4. UID-Nummer beantragen – schnell, aber mit Pflichten
Die österreichische UID-Nummer ist Pflicht, wenn Sie OSS nutzen oder innergemeinschaftliche Lieferungen tätigen. Beantragt wird sie über FinanzOnline.
Beachten Sie, dass mit der UID auch Pflichten einhergehen:
- Korrekte Rechnungsangaben
- Einhaltung von Umsatzsteuer-Grenzwerten
- Meldungen bei Finanzamt und ggf. im Ausland
Fazit – Export gut planen, Stolperfallen vermeiden
Wer grenzüberschreitend verkauft, sollte Lieferschwellen, Steuerregistrierungen und Zollbestimmungen im Blick behalten – und sich frühzeitig beraten lassen.
Das bedeutet für Sie in der Praxis
- Umsatz im Blick behalten: Überprüfen Sie regelmäßig, ob Ihre Verkäufe an Privatkund:innen in andere EU-Länder insgesamt die 10.000 € netto-Grenze überschreiten.
- Frühzeitig entscheiden: Prüfen Sie, ob eine freiwillige OSS-Registrierung für Sie Sinn macht, um Verwaltungsaufwand zu sparen.
- Lager im Ausland planen: Wenn Sie ein Zwischenlager nutzen, denken Sie an zusätzliche Steuerregistrierungen und Meldungen wie ZM und ggf. Intrastat.
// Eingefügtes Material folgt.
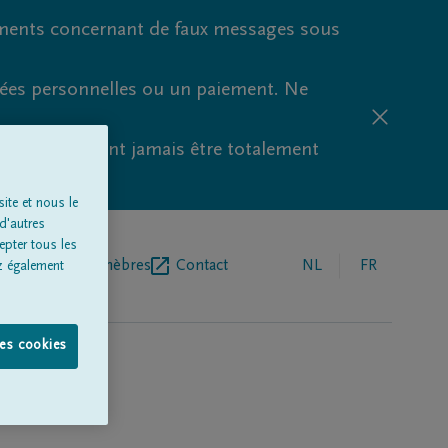
ments concernant de faux messages sous
nées personnelles ou un paiement. Ne
aude ne peuvent jamais être totalement
ite et nous le
d'autres
epter tous les
r de pompes funèbres
Contact
NL
FR
z également
les cookies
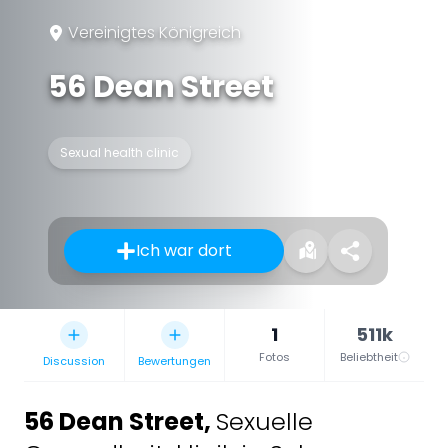
Vereinigtes Königreich
56 Dean Street
Sexual health clinic
Ich war dort
1
511k
Fotos
Beliebtheit
Discussion
Bewertungen
56 Dean Street
,
Sexuelle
- Export außerhalb der EU: Informieren Sie sich vorab über Zollbestimmungen und mögliche Steuern im Zielland.
- Unterstützung holen: Sprechen Sie rechtzeitig mit Steuerberater:innen, um unnötige Kosten und Strafen zu vermeiden.
So vermeiden Sie böse Überraschungen und behalten Ihre Steuerpflichten im Griff.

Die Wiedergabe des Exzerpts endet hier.